A doctor will, for example, refer you to a scanner if fractures and dislocations of bones need to be determined, then pneumonia or malignant disease. A CT scan will be recommended for more precise diagnostics of internal organ conditions, and sometimes X-ray and CT scans together will help the doctor get the right picture of the condition.

When is an X-ray done for a joint injury?

X-ray imaging of the joint provides the doctor with significant data on the morphological condition of the bone-joint and ligament structures of the joint, and shows changes in the joint that are either the result of traumatic injury with symptoms of pain, swelling, redness, limited movement or degenerative diseases such as osteoarthritis or rheumatoid arthritis.

This diagnostic procedure is most often recommended by an orthopedic surgeon with traumatology specialization, a specialist in physical medicine and rehabilitation, a sports medicine specialist in cases of:

  • joint injury such as dislocation
  • joint deformity (congenital or acquired, e.g., changes in the fingers of the hands, bunion…)
  • swelling in the joint region
  • growths in the joint region
  • pain in, for example, the knee or hip
  • suspicion of inflammation in the joint
  • monitoring the postoperative course after joint surgery.

Why can’t medicine do without X-rays?

X-rays were discovered by German physicist Wilhelm Conrad Röntgen on November 8, 1895, quite by accident.
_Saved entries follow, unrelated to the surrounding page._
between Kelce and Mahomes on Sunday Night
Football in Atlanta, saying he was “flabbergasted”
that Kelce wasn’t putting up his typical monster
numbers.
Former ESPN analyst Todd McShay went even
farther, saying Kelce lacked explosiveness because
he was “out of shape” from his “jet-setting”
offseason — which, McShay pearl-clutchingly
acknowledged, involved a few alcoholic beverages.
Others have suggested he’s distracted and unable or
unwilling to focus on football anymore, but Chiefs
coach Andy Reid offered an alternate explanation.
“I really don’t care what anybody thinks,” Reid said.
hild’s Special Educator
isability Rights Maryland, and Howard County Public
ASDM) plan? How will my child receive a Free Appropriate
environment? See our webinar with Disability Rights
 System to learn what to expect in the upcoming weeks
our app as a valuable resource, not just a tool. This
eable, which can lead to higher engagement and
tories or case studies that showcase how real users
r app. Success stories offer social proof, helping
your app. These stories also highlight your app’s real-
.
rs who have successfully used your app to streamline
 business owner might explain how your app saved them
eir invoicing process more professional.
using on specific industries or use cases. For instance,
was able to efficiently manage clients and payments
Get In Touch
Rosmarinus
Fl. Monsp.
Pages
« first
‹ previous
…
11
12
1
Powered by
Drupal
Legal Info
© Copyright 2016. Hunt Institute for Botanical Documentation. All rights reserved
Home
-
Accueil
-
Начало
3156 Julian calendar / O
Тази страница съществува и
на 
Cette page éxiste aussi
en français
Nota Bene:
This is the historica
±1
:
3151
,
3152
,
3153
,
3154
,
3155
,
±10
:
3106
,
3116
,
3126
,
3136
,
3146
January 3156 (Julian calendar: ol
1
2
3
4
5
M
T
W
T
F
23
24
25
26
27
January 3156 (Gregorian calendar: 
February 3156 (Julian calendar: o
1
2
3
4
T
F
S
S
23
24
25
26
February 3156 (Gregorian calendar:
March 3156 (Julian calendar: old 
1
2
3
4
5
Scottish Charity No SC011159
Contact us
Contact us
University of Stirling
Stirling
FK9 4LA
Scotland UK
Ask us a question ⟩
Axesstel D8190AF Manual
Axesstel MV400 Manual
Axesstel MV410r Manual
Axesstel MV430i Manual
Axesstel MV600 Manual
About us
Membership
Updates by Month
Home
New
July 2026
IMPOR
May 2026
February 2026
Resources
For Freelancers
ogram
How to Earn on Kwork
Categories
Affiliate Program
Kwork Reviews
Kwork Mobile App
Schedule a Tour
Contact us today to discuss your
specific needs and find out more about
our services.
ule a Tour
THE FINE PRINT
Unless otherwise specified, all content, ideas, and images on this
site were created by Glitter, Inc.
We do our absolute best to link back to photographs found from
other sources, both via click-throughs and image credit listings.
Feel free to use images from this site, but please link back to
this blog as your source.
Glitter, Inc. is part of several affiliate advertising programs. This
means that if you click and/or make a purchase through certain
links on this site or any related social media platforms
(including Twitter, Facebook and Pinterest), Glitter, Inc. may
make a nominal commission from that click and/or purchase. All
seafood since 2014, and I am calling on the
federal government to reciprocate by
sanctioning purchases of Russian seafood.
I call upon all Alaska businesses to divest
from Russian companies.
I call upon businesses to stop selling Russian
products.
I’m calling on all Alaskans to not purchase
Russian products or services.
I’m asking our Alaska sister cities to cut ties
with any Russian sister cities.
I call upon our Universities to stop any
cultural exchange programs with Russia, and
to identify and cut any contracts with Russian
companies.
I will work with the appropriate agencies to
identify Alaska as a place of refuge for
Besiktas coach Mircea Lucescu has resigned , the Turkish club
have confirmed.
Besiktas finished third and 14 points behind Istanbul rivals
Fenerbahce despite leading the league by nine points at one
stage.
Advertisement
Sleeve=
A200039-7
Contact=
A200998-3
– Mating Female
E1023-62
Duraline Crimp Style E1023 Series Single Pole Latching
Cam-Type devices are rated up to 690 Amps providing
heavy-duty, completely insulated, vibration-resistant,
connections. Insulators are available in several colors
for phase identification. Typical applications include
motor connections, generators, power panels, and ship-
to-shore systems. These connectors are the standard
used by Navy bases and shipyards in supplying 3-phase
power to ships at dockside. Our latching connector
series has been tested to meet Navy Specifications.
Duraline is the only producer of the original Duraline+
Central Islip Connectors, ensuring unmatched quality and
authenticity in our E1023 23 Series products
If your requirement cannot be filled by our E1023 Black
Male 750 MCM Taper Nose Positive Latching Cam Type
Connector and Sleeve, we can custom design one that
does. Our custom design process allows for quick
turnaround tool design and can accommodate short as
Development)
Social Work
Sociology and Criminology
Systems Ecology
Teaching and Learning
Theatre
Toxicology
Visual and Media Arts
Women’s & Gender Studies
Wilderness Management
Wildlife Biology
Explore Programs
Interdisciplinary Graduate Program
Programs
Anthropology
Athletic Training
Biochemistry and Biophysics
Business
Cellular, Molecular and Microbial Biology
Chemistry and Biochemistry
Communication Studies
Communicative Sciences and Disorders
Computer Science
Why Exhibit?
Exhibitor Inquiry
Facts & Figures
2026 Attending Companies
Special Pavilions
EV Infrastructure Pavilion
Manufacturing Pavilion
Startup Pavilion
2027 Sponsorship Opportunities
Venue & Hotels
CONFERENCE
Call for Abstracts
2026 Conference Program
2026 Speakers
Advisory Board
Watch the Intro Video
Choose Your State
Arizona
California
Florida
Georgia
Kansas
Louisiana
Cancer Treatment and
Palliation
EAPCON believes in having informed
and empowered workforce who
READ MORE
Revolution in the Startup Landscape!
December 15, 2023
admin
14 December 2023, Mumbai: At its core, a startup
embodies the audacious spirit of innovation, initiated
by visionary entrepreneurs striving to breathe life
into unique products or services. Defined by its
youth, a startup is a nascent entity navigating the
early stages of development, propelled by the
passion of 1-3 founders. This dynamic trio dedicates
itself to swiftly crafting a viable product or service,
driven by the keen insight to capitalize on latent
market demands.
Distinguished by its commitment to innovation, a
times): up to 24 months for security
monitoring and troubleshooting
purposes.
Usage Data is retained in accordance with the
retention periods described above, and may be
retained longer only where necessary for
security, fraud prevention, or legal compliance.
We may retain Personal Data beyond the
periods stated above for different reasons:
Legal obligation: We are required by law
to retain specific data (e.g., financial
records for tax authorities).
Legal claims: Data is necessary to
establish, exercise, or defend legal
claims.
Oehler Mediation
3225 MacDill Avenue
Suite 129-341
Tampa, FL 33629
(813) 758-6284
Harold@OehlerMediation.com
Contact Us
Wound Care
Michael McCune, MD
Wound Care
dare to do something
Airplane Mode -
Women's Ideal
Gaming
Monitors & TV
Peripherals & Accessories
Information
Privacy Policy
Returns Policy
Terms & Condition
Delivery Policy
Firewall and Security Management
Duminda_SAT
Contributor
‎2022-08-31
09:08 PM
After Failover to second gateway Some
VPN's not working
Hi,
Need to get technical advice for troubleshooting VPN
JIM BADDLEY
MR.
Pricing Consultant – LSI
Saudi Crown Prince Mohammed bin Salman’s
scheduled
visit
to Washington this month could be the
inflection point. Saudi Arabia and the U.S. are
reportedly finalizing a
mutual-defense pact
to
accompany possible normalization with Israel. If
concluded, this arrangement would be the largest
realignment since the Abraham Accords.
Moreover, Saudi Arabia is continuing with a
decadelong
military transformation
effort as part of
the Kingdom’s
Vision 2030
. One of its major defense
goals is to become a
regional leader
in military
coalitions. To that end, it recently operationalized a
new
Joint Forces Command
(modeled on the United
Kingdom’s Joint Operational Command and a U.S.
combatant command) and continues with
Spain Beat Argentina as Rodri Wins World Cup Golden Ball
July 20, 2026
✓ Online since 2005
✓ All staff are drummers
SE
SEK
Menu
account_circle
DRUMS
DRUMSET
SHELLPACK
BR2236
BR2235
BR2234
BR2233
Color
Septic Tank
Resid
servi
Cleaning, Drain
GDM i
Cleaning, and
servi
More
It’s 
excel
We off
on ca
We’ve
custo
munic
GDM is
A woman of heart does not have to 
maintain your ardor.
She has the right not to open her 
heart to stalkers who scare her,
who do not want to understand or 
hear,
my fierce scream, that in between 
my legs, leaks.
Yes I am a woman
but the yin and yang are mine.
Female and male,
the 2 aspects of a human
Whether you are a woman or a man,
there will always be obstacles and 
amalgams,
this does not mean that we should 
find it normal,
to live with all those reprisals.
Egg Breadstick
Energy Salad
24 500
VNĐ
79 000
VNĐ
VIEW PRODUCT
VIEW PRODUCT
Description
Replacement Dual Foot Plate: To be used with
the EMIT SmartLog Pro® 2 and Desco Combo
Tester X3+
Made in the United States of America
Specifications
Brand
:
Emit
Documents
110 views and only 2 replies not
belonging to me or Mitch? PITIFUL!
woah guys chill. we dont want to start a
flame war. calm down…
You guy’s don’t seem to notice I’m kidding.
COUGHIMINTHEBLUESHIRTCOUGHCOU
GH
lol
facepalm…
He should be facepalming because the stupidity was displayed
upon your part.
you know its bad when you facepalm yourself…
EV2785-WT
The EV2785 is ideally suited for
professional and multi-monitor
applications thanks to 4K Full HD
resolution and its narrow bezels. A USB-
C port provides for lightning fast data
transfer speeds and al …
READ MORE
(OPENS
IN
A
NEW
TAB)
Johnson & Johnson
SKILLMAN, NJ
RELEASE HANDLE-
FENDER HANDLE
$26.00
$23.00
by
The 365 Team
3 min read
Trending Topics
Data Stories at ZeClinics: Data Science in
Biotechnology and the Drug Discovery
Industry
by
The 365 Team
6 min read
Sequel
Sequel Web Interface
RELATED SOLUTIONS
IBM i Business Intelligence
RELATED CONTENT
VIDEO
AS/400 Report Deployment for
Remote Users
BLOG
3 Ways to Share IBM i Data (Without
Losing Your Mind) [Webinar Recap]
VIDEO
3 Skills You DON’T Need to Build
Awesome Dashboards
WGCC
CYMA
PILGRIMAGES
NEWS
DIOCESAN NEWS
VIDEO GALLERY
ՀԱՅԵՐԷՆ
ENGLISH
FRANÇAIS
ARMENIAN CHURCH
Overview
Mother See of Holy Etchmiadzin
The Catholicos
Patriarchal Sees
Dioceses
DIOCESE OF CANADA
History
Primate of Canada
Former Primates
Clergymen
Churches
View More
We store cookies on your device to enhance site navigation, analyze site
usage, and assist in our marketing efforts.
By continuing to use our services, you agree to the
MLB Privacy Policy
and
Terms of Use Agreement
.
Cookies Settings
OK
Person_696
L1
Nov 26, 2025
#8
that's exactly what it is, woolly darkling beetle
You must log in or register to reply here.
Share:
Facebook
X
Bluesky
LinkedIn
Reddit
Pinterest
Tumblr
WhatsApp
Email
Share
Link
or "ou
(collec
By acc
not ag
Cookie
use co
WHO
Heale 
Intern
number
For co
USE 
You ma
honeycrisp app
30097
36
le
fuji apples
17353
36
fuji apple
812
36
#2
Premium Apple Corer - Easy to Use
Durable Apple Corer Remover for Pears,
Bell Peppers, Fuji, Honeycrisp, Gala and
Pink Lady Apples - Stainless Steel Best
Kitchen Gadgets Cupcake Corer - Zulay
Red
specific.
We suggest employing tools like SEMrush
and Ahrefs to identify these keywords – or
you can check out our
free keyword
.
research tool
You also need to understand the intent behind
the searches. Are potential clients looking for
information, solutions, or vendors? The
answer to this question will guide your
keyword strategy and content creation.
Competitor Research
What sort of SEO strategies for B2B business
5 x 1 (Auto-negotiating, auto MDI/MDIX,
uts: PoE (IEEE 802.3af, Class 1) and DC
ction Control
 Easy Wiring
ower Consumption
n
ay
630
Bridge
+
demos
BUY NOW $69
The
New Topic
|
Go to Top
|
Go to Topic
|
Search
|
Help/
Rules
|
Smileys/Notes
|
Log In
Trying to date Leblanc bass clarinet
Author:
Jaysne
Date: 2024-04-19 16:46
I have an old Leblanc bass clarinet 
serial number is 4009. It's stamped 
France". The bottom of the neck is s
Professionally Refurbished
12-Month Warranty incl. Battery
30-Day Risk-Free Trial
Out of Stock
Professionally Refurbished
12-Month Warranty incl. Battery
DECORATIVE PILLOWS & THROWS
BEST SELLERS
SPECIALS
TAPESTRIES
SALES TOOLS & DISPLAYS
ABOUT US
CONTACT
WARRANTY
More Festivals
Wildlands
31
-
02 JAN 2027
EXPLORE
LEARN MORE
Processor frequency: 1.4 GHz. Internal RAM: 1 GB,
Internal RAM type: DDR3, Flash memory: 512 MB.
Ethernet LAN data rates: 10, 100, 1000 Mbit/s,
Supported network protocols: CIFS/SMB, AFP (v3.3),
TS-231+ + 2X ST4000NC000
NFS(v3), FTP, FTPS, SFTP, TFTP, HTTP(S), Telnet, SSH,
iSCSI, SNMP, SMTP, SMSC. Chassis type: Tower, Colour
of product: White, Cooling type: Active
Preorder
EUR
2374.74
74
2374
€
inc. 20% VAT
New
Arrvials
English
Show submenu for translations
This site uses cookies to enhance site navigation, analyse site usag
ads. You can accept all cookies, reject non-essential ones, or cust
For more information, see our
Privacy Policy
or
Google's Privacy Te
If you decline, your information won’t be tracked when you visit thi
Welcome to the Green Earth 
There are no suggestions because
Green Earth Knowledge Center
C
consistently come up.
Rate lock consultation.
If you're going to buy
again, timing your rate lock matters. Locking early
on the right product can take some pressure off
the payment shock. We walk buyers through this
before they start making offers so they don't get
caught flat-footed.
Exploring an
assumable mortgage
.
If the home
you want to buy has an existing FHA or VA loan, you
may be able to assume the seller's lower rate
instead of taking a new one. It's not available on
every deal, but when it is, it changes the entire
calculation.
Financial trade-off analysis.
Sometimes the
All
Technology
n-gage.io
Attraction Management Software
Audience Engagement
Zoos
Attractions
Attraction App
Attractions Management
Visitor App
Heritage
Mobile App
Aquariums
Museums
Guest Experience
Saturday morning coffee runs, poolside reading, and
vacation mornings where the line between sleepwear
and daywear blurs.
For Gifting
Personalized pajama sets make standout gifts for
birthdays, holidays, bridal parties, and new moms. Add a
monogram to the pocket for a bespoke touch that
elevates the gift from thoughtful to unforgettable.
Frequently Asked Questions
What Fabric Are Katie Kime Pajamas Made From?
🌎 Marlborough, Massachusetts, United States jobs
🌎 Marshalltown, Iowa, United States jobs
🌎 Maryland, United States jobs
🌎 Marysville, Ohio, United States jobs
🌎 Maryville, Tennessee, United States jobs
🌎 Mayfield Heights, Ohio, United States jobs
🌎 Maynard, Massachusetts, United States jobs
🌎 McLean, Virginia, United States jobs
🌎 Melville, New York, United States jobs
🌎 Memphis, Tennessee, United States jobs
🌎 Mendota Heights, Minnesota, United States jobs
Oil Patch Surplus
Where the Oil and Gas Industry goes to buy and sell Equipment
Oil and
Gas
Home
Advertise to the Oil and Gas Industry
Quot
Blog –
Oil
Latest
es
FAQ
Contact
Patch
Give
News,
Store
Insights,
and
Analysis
Performing an experiment with cathode rays to determine if they pass through glass, he noticed a glow in the dark laboratory even though the cathode tube emitting the rays was covered with thick, black cardboard. In further research, he unsuccessfully attempted to block the rays with various materials, until he finally placed his own hand under it and a photographic plate. He was amazed to see his own bones in the picture projected onto the screen. Six weeks after the discovery, he made the famous first X-ray image of his wife Anna Bertha Ludwig’s hand. For this discovery, he received the Nobel Prize in Physics six years later. His discovery greatly contributed to the development of medicine because it allowed doctors for the first time to look inside the human body without surgery.